According to Clegg, "What I'm trying to say is that having her as my guest happened suddenly, it wasn't something I planned the moment the money came" (16). He also tries to justify himself by explaining that "I didn't buy [the van] for the reason I did use it for," even though he later admits that his car is perfectly equipped for capturing a victim (17). Clegg appears to have done many things that enabled him to capture Miranda, all while living in a dream world where his capturing her would be wonderful, but not necessarily possible.

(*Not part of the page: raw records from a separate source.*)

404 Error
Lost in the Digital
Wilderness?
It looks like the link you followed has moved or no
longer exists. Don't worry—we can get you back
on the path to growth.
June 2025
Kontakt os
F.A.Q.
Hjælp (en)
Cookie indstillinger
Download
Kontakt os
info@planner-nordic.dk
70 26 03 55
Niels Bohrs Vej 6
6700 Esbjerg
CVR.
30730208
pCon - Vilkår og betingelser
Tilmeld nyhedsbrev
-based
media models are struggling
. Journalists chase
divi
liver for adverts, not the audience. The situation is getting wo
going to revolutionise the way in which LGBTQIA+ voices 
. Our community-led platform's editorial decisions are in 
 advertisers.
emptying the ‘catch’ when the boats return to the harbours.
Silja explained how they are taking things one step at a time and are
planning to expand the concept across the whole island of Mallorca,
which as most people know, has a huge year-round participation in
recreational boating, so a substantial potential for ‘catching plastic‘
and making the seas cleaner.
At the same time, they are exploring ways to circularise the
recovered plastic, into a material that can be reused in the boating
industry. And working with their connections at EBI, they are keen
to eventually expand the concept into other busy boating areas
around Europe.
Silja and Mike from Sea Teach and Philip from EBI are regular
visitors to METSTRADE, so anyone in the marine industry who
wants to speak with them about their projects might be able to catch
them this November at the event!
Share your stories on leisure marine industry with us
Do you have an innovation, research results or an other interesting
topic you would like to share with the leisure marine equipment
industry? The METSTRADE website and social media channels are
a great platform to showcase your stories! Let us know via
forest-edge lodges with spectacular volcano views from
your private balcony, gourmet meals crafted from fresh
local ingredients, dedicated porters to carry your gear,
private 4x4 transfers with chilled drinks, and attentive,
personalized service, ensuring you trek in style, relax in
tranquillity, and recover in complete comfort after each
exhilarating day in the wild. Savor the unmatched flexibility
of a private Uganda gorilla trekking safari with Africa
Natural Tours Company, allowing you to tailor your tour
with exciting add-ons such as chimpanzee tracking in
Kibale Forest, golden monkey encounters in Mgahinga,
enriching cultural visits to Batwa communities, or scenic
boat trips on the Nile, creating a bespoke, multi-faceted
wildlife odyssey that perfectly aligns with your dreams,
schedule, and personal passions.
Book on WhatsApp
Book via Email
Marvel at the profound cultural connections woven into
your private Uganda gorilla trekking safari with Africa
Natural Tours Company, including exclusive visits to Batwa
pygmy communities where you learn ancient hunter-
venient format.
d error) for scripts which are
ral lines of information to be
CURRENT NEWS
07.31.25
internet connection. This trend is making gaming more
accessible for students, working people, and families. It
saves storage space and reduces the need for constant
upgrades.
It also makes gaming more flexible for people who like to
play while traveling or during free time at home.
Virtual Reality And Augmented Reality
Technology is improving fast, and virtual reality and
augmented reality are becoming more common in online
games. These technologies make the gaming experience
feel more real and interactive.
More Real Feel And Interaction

"All this time I never thought I was serious. I know that must sound very strange, but it was so," explains Clegg (24). His sudden flush of wealth has changed his life circumstances so dramatically that he barely realizes the truth of his actions until it is far too late to reverse course. He goes so far as to buy a house that is effectively set up for keeping Miranda captive, but he continues to deny that carrying of Miranda was his intention: "I still say I didn't go down there with the intention of seeing whether there was anywhere to have a secret guest. I can't really say what intention I had. I just don't know. What you do blurs over what you did before" (20). The last line makes it clear that whatever the future holds, this future will be in opposition to whatever Clegg expected. The entire quotation is creepy and foreboding.

Most of all, this early section of Fowles's novel shows just how warped Clegg's view of the world is. His isolation as a child and his less-than-delightful work experiences do not excuse his actions, but his back-story does explain his desperation to find companionship. "There was always the idea she would understand," he explains, talking about Miranda (19). He even hopes that she will come to love him and that they will raise a family together in the house, despite his having kidnapped her.

What makes Clegg's mindset especially scary is that he delivers all his abnormal thoughts in a very rational voice. The juxtaposition of his calm language and the horrors that he will inflict perfectly sets a tone of realistic madness; this contrast entails a breakdown of logic, which the novel will explore at length. "But I thought it would be better if she was cut off from the outside world," he says, thinking about his connection to Miranda. "She'd have to think about me more" (23).

The novel's prominent themes of class and collection also begin to appear in these sections of The Collector. Differences in class will always stand between Miranda and Clegg: "There was always class between us," Clegg reflects (41). Miranda does not think she is a snob, yet Clegg accuses her of being an elitist and maintains that Miranda would never have taken notice of him in London. Miranda also becomes aware of how well she fits into Clegg's obsession with collection: "Now you've collected me," she says (44). Both these themes are crucial to the psychological warfare that will be waged between the two characters throughout the rest of the novel.